* _Task description_: Output each entry in full so that the result matches the data exactly.

--- Supplied information ---

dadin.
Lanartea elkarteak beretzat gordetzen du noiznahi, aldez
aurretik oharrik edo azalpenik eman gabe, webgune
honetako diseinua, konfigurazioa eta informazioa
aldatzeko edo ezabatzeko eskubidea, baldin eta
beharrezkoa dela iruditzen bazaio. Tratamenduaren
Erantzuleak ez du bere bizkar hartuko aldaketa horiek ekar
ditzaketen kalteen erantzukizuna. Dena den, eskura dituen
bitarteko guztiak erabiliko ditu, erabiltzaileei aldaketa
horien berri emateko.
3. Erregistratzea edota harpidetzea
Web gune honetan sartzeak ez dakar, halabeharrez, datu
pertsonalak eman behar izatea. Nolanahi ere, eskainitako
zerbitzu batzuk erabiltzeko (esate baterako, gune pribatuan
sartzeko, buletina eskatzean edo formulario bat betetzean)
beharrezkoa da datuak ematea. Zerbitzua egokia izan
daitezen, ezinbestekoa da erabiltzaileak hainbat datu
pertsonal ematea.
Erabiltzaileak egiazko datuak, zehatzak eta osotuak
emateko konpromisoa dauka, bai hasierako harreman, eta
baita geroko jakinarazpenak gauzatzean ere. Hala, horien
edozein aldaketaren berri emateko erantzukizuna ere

---

* _Exercise output_:
dadin.
Lanartea elkarteak beretzat gordetzen du noiznahi, aldez
aurretik oharrik edo azalpenik eman gabe, webgune
honetako diseinua, konfigurazioa eta informazioa
aldatzeko edo ezabatzeko eskubidea, baldin eta
beharrezkoa dela iruditzen bazaio. Tratamenduaren
Erantzuleak ez du bere bizkar hartuko aldaketa horiek ekar
ditzaketen kalteen erantzukizuna. Dena den, eskura dituen
bitarteko guztiak erabiliko ditu, erabiltzaileei aldaketa
horien berri emateko.
3. Erregistratzea edota harpidetzea
Web gune honetan sartzeak ez dakar, halabeharrez, datu
pertsonalak eman behar izatea. Nolanahi ere, eskainitako
zerbitzu batzuk erabiltzeko (esate baterako, gune pribatuan
sartzeko, buletina eskatzean edo formulario bat betetzean)
beharrezkoa da datuak ematea. Zerbitzua egokia izan
daitezen, ezinbestekoa da erabiltzaileak hainbat datu
pertsonal ematea.
Erabiltzaileak egiazko datuak, zehatzak eta osotuak
emateko konpromisoa dauka, bai hasierako harreman, eta
baita geroko jakinarazpenak gauzatzean ere. Hala, horien
edozein aldaketaren berri emateko erantzukizuna ere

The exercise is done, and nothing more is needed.